Measuring Electric Dipole Moments of Trapped Sub-mm Particles

TL;DR

This paper introduces a novel acoustic trapping method to measure electric dipole moments of sub-millimeter particles, revealing their magnitude, aggregation effects, and charge stability over time.

Contribution

It presents a new technique for measuring electric dipole moments of levitated particles in an acoustic trap, including insights into charge stability and aggregation effects.

Findings

Dipole moments are on the order of 10^{-15} to 10^{-14} C·m.

Dipole moments increase with particle aggregation and tribocharging.
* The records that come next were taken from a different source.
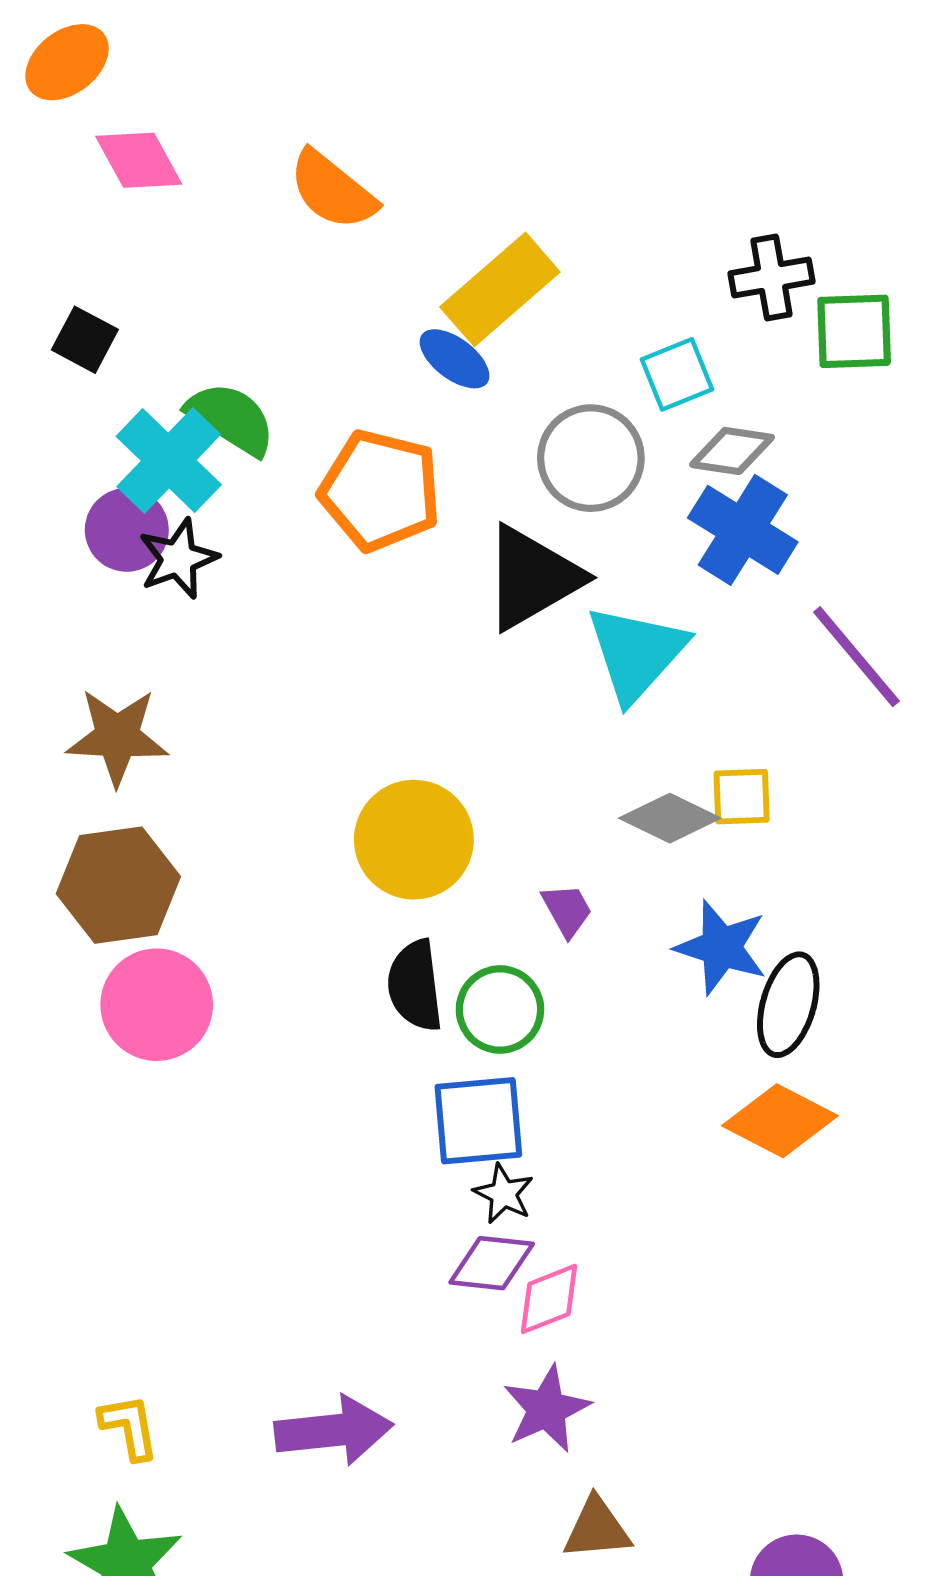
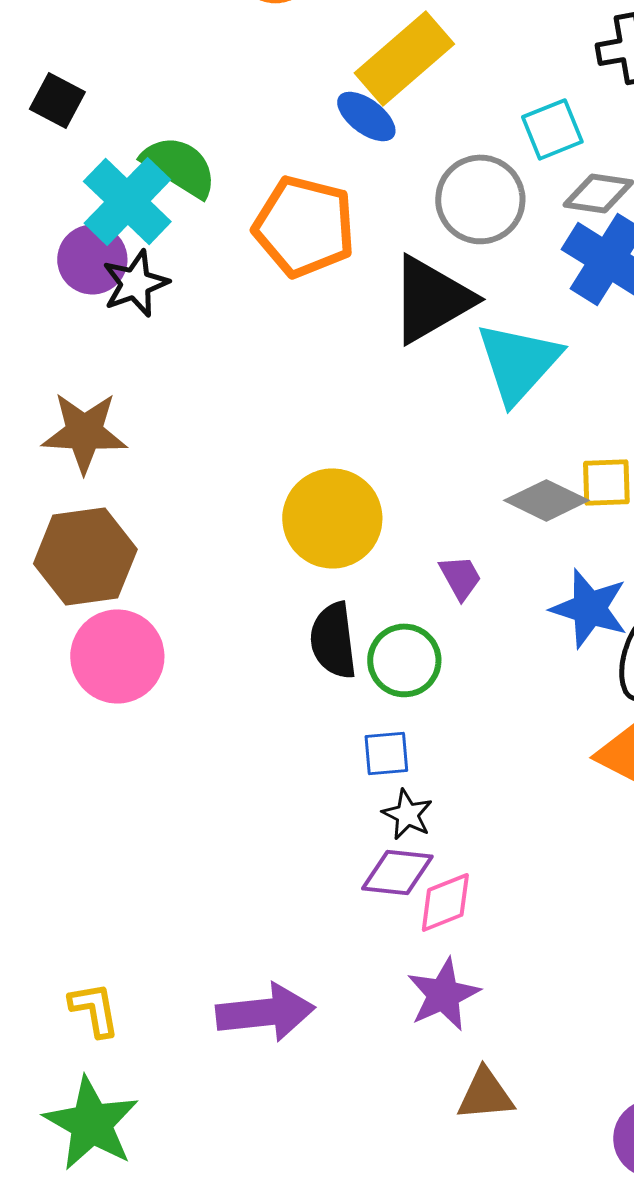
blue square: (478, 1121) -> (386, 753), size x0.6

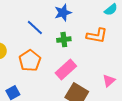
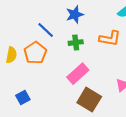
orange pentagon: (30, 61) -> (35, 53), moved

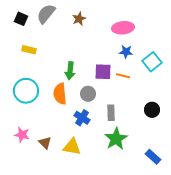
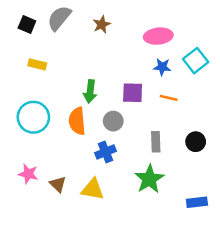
cyan square: (152, 62) -> (196, 61), moved
orange line: (123, 76) -> (169, 98), moved
gray rectangle: (111, 113) -> (156, 142), moved
blue cross: (82, 118) -> (105, 152), turned 35
blue rectangle: (153, 157) -> (197, 202), turned -49

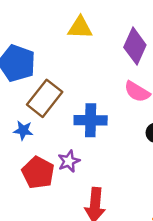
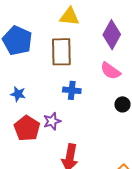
brown rectangle: (45, 98) -> (61, 52), moved, turned -44
blue cross: (91, 120) -> (72, 90), size x0.7

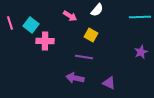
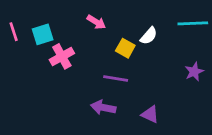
white semicircle: (97, 10) -> (149, 36), moved
cyan square: (31, 25) -> (43, 34), turned 35
pink cross: (45, 41) -> (62, 56), turned -30

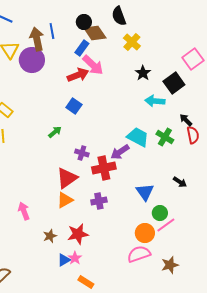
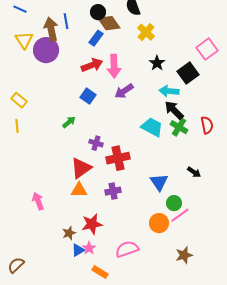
pink arrow: (93, 65) -> (114, 66), moved, turned 45
black arrow: (186, 120) -> (174, 110), moved, size x1.5
purple arrow: (120, 152) -> (124, 91), moved
orange triangle: (65, 200) -> (79, 190), turned 30
brown star: (50, 236) -> (69, 233), moved
pink semicircle: (139, 254) -> (127, 249), moved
No change in dipole moment observed over minutes, indicating charge stability.

Abstract

We present a method for measurements of electric dipole moments on (sub)-mm size (basalt) particles levitated in an acoustic trap and centered within a plate capacitor. If an electric field is applied the particles oscillate with specific frequencies due to their permanent dipole moments. We observe dipole moments on the order of $D_P = 10^{-15} ... 10^{-14} \rm \, C \, m $. The dipole moment increases in small aggregates with the number of grains and is larger for samples vibrated (tribocharged) before trapping. The basalt grains show no sign of change in their dipole moment during measurements, implying a timescale for charge mobility being at least larger than minutes.